◆ **What to do**
Write out every entry exactly; the pictures do not belong in the copy.

Saved data entries:
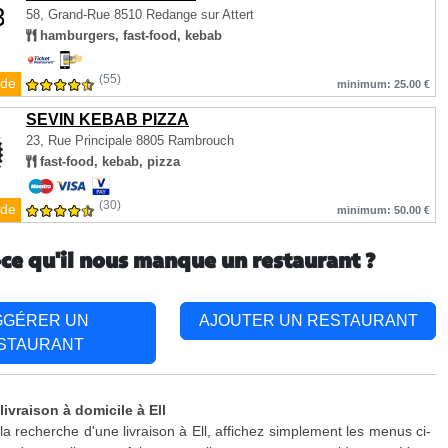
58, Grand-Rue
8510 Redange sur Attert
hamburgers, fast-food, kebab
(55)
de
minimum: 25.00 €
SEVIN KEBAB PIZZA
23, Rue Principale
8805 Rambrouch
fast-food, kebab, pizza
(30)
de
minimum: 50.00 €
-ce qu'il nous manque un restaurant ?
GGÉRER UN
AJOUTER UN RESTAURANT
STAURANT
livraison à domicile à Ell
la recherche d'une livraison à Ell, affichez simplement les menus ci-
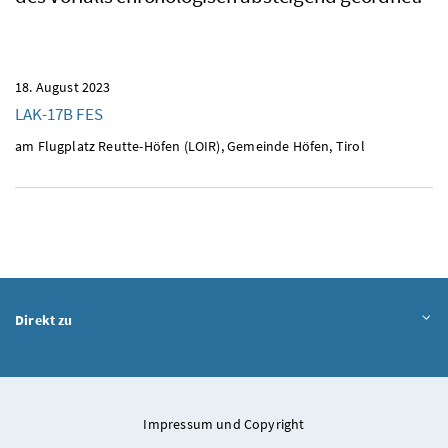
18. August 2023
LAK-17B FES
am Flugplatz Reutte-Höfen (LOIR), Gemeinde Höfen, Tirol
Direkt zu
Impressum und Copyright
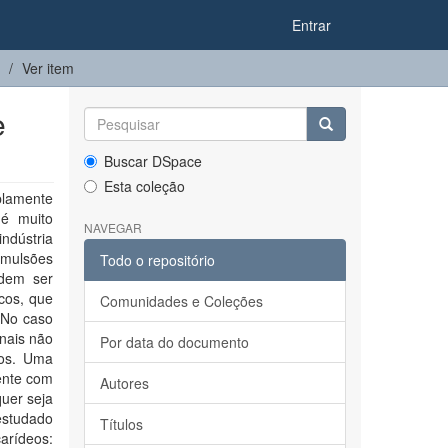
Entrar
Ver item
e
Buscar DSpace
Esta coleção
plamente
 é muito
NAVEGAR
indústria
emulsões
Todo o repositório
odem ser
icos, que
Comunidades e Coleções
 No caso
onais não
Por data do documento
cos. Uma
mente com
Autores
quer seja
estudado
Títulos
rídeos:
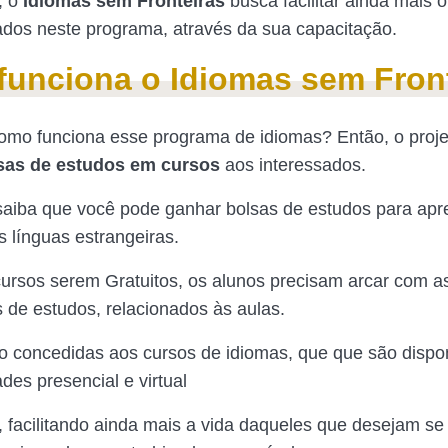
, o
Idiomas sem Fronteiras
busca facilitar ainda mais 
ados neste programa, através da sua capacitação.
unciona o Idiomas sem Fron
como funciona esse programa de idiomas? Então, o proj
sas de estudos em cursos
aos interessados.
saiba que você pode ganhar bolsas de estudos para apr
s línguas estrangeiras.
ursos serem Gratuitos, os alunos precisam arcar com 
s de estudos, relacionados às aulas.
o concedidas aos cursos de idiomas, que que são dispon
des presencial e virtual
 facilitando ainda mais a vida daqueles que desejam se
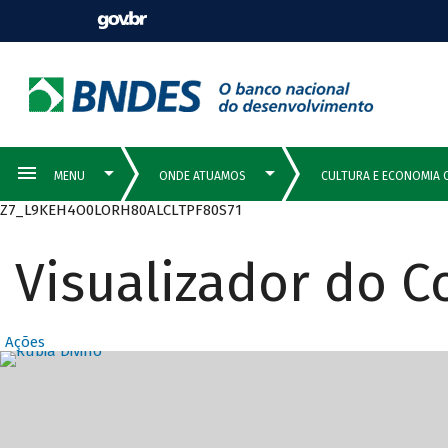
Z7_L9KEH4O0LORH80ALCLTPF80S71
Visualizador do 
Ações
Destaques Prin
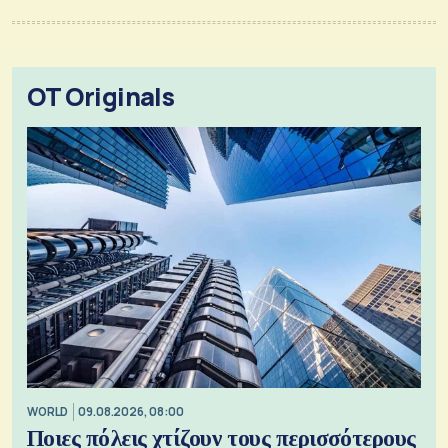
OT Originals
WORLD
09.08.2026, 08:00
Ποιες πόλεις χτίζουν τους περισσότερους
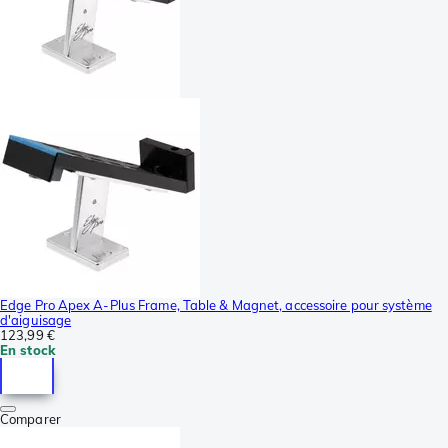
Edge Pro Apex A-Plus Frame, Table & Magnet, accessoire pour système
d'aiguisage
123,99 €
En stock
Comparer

◆ **Answer space**
58, Grand-Rue
8510 Redange sur Attert
hamburgers, fast-food, kebab
(55)
de
minimum: 25.00 €
SEVIN KEBAB PIZZA
23, Rue Principale
8805 Rambrouch
fast-food, kebab, pizza
(30)
de
minimum: 50.00 €
-ce qu'il nous manque un restaurant ?
GGÉRER UN
AJOUTER UN RESTAURANT
STAURANT
livraison à domicile à Ell
la recherche d'une livraison à Ell, affichez simplement les menus ci-
18. August 2023
LAK-17B FES
am Flugplatz Reutte-Höfen (LOIR), Gemeinde Höfen, Tirol
Direkt zu
Impressum und Copyright
Entrar
Ver item
e
Buscar DSpace
Esta coleção
plamente
 é muito
NAVEGAR
indústria
emulsões
Todo o repositório
odem ser
icos, que
Comunidades e Coleções
 No caso
onais não
Por data do documento
cos. Uma
mente com
Autores
quer seja
estudado
Títulos
rídeos:
, o
Idiomas sem Fronteiras
busca facilitar ainda mais 
ados neste programa, através da sua capacitação.
unciona o Idiomas sem Fron
como funciona esse programa de idiomas? Então, o proj
sas de estudos em cursos
aos interessados.
saiba que você pode ganhar bolsas de estudos para apr
s línguas estrangeiras.
ursos serem Gratuitos, os alunos precisam arcar com 
s de estudos, relacionados às aulas.
o concedidas aos cursos de idiomas, que que são dispon
des presencial e virtual
 facilitando ainda mais a vida daqueles que desejam se
Z7_L9KEH4O0LORH80ALCLTPF80S71
Visualizador do 
Ações
Destaques Prin
OT Originals
WORLD
09.08.2026, 08:00
Ποιες πόλεις χτίζουν τους περισσότερους
Edge Pro Apex A-Plus Frame, Table & Magnet, accessoire pour système
d'aiguisage
123,99 €
En stock
Comparer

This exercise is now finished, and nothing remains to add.